According to a report released by VVA that breaks down information the organization obtained from DoD, the number of PD discharges may be going up, and many of those discharges are still being conducted improperly.


Recruits go on patrol during basic training at Fort Jackson, SC, earlier this year.
Even if recruits meet the physical rigors, they could be forced out of the military
because of improper diagnoses of personality disorders. Photo by Air Force Staff
Sgt. Shawn Weismiller

Wrongful Discharges

Personality disorders are a class of mental-health disorder characterized by individuals’ inflexible, socially inappropriate behaviors across diverse situations. It cannot be caused by any other major psychiatric disorder, medical disorder or substance abuse. Neither is it necessarily incompatible with military service but deemed that only when it interferes with the proper execution of a servicemember’s duties.

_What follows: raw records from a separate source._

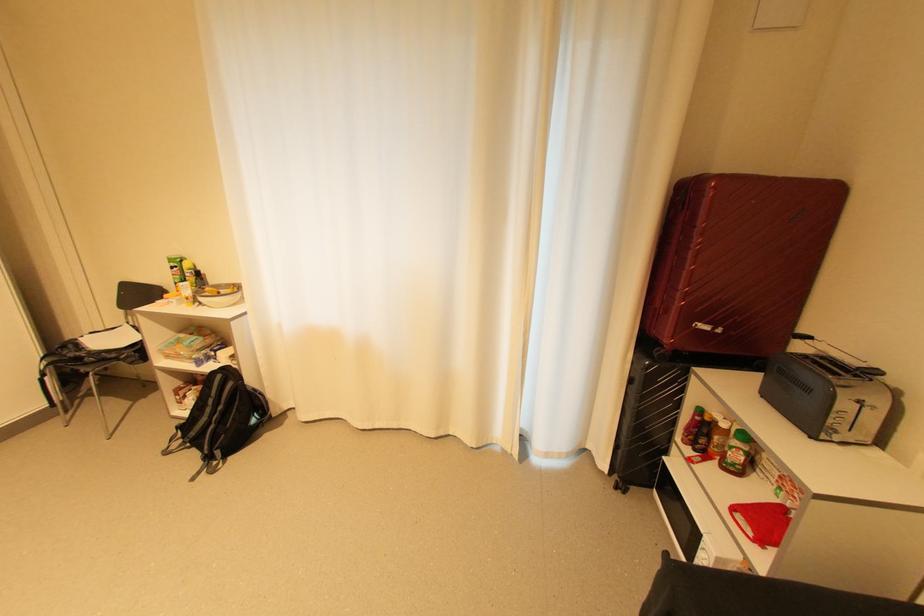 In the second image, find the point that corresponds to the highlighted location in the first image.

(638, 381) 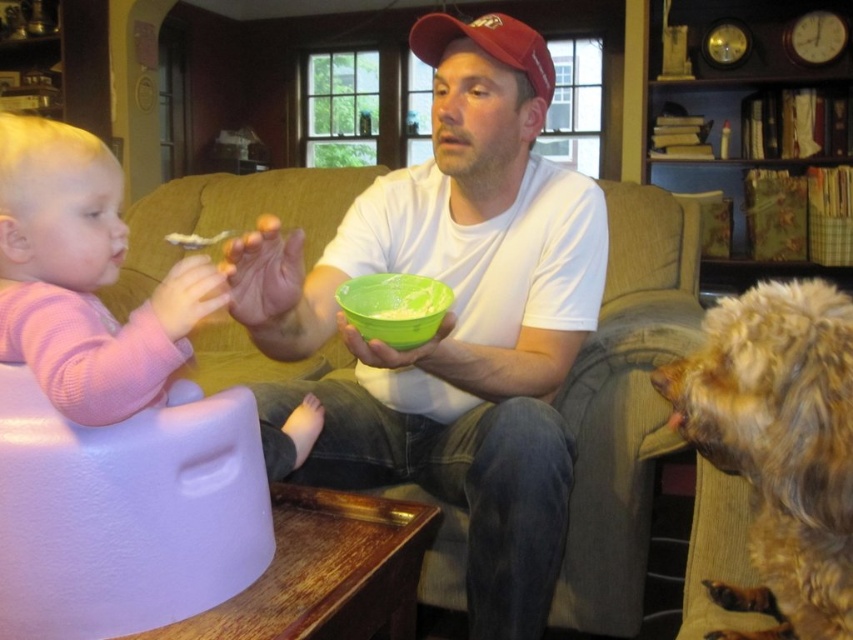 Does white matte shirt at center appear on the left side of fuzzy brown fur at lower right?

Indeed, white matte shirt at center is positioned on the left side of fuzzy brown fur at lower right.

Does point (415, 476) come farther from viewer compared to point (822, 468)?

Yes, it is.

Identify the location of white matte shirt at center. This screenshot has height=640, width=853. (454, 317).

Can you confirm if white matte shirt at center is taller than green matte bowl at center?

Correct, white matte shirt at center is much taller as green matte bowl at center.

Which of these two, white matte shirt at center or green matte bowl at center, stands taller?

white matte shirt at center is taller.

Image resolution: width=853 pixels, height=640 pixels. I want to click on white matte shirt at center, so (x=454, y=317).

In order to click on white matte shirt at center in this screenshot , I will do `click(454, 317)`.

Which of these two, green plastic bowl at center or green matte bowl at center, stands shorter?

green matte bowl at center is shorter.

Describe the element at coordinates (393, 307) in the screenshot. I see `green plastic bowl at center` at that location.

Which is behind, point (380, 332) or point (374, 317)?

The point (380, 332) is more distant.

Where is `green plastic bowl at center`? green plastic bowl at center is located at coordinates (393, 307). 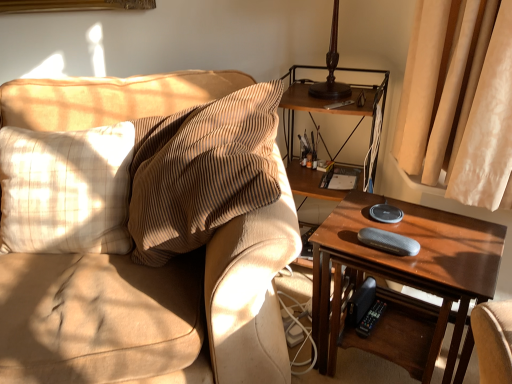 Question: Should I look upward or downward to see wooden shelf at right?

Choices:
 (A) up
 (B) down

Answer: (A)

Question: Is wooden table at right completely or partially inside textured beige couch at left?

Choices:
 (A) no
 (B) yes

Answer: (A)

Question: Is textured beige couch at left outside of wooden table at right?

Choices:
 (A) yes
 (B) no

Answer: (A)

Question: Is textured beige couch at left looking in the opposite direction of wooden table at right?

Choices:
 (A) yes
 (B) no

Answer: (B)

Question: Does textured beige couch at left have a smaller size compared to wooden table at right?

Choices:
 (A) no
 (B) yes

Answer: (A)

Question: From a real-world perspective, is textured beige couch at left on wooden table at right?

Choices:
 (A) no
 (B) yes

Answer: (B)

Question: From a real-world perspective, is textured beige couch at left located beneath wooden table at right?

Choices:
 (A) no
 (B) yes

Answer: (A)

Question: Is wooden table at right at the right side of textured beige couch at left?

Choices:
 (A) no
 (B) yes

Answer: (B)

Question: Would you say wooden table at right is outside textured beige couch at left?

Choices:
 (A) yes
 (B) no

Answer: (A)

Question: Is wooden table at right in contact with textured beige couch at left?

Choices:
 (A) yes
 (B) no

Answer: (B)

Question: Is wooden table at right closer to the viewer compared to textured beige couch at left?

Choices:
 (A) no
 (B) yes

Answer: (A)

Question: Can you confirm if wooden table at right is bigger than textured beige couch at left?

Choices:
 (A) no
 (B) yes

Answer: (A)

Question: Considering the relative sizes of wooden table at right and textured beige couch at left in the image provided, is wooden table at right thinner than textured beige couch at left?

Choices:
 (A) no
 (B) yes

Answer: (B)

Question: Can you confirm if wooden shelf at right is wider than wooden table at right?

Choices:
 (A) no
 (B) yes

Answer: (A) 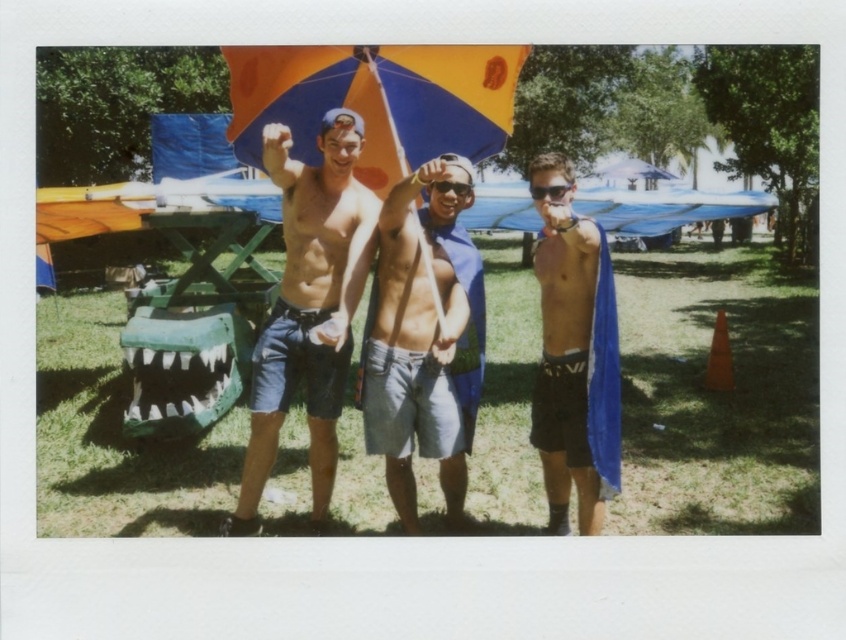 You are a photographer trying to capture a clear shot of the gray cotton shorts at center and the orange and blue umbrella at center. Since you want to focus on the shorts, which object should you adjust your camera to prioritize in terms of height?

The gray cotton shorts at center is much taller than the orange and blue umbrella at center, so you should adjust your camera to prioritize focusing on the gray cotton shorts at center due to its greater height.

You are looking at the image and notice a point marked at coordinates (423, 342). Based on the scene described, which object in the image does this point lie on?

The point at coordinates (423, 342) lies on the gray cotton shorts at center. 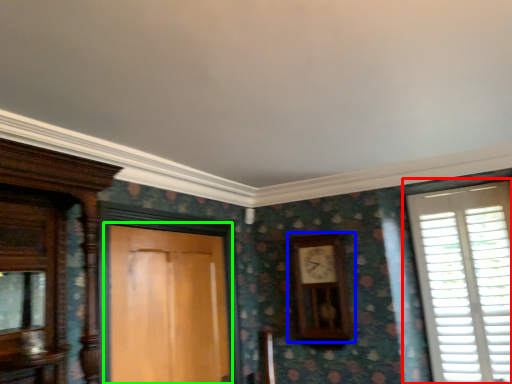 Question: Considering the real-world distances, which object is closest to window (highlighted by a red box)? clock (highlighted by a blue box) or door (highlighted by a green box).

Choices:
 (A) clock
 (B) door

Answer: (A) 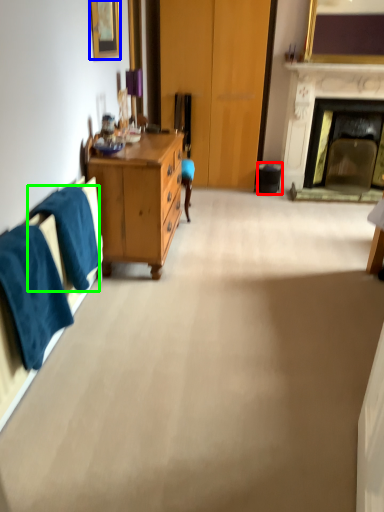 Question: Which is nearer to the trash bin/can (highlighted by a red box)? picture frame (highlighted by a blue box) or towel/napkin (highlighted by a green box).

In 2008, after a series of reports in the media about the inappropriate use of PD discharges by DoD physicians, including allegations that the diagnoses were made to cut down on benefit costs, Congress asked DoD to establish a moratorium on  PD discharges. 

According to DoD documents, 31,000 servicemembers were separated from the military with a PD diagnosis between FY 2001 and FY 2010. Records obtained by VVA and investigations conducted by the Government Accountability Office (GAO) indicate that hundreds of these discharges were done in violation of DoD instructions establishing protections against wrongful discharge.

According to VVA’s report, those wrongful — or at least poorly conducted — discharges are continuing. One Navy report on 2008-2009 PD discharges states only that only 8.9% of PD discharges were properly processed.

A 2008 GAO investigation had looked at a sample of soldiers discharged for PD and found that between 22% and 60% of those had not actually been diagnosed by a psychologist or psychiatrist as having a PD that interfered with their duties. Additionally, 60% of them never received counseling about their PD before leaving the service.

The report concluded that the military had no way of confirming that military commanders were meeting DoD separation requirements.